» Task requirements
In the material below, print every line exactly and omit the pictures.

┏━━

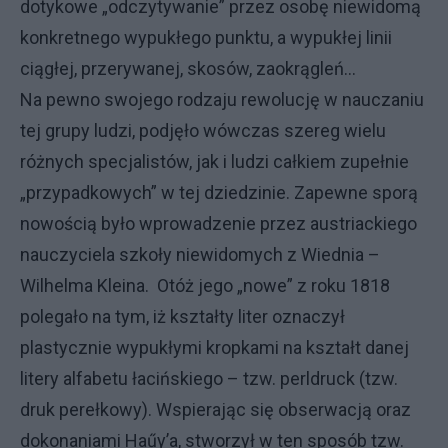
dotykowe „odczytywanie” przez osobę niewidomą
konkretnego wypukłego punktu, a wypukłej linii
ciągłej, przerywanej, skosów, zaokrągleń…
Na pewno swojego rodzaju rewolucję w nauczaniu
tej grupy ludzi, podjęło wówczas szereg wielu
różnych specjalistów, jak i ludzi całkiem zupełnie
„przypadkowych” w tej dziedzinie. Zapewne sporą
nowością było wprowadzenie przez austriackiego
nauczyciela szkoły niewidomych z Wiednia –
Wilhelma Kleina. Otóż jego „nowe” z roku 1818
polegało na tym, iż kształty liter oznaczył
plastycznie wypukłymi kropkami na kształt danej
litery alfabetu łacińskiego – tzw. perldruck (tzw.
druk perełkowy). Wspierając się obserwacją oraz
dokonaniami Haűy’a, stworzył w ten sposób tzw.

┗━━

» Response below
dotykowe „odczytywanie” przez osobę niewidomą
konkretnego wypukłego punktu, a wypukłej linii
ciągłej, przerywanej, skosów, zaokrągleń…
Na pewno swojego rodzaju rewolucję w nauczaniu
tej grupy ludzi, podjęło wówczas szereg wielu
różnych specjalistów, jak i ludzi całkiem zupełnie
„przypadkowych” w tej dziedzinie. Zapewne sporą
nowością było wprowadzenie przez austriackiego
nauczyciela szkoły niewidomych z Wiednia –
Wilhelma Kleina. Otóż jego „nowe” z roku 1818
polegało na tym, iż kształty liter oznaczył
plastycznie wypukłymi kropkami na kształt danej
litery alfabetu łacińskiego – tzw. perldruck (tzw.
druk perełkowy). Wspierając się obserwacją oraz
dokonaniami Haűy’a, stworzył w ten sposób tzw.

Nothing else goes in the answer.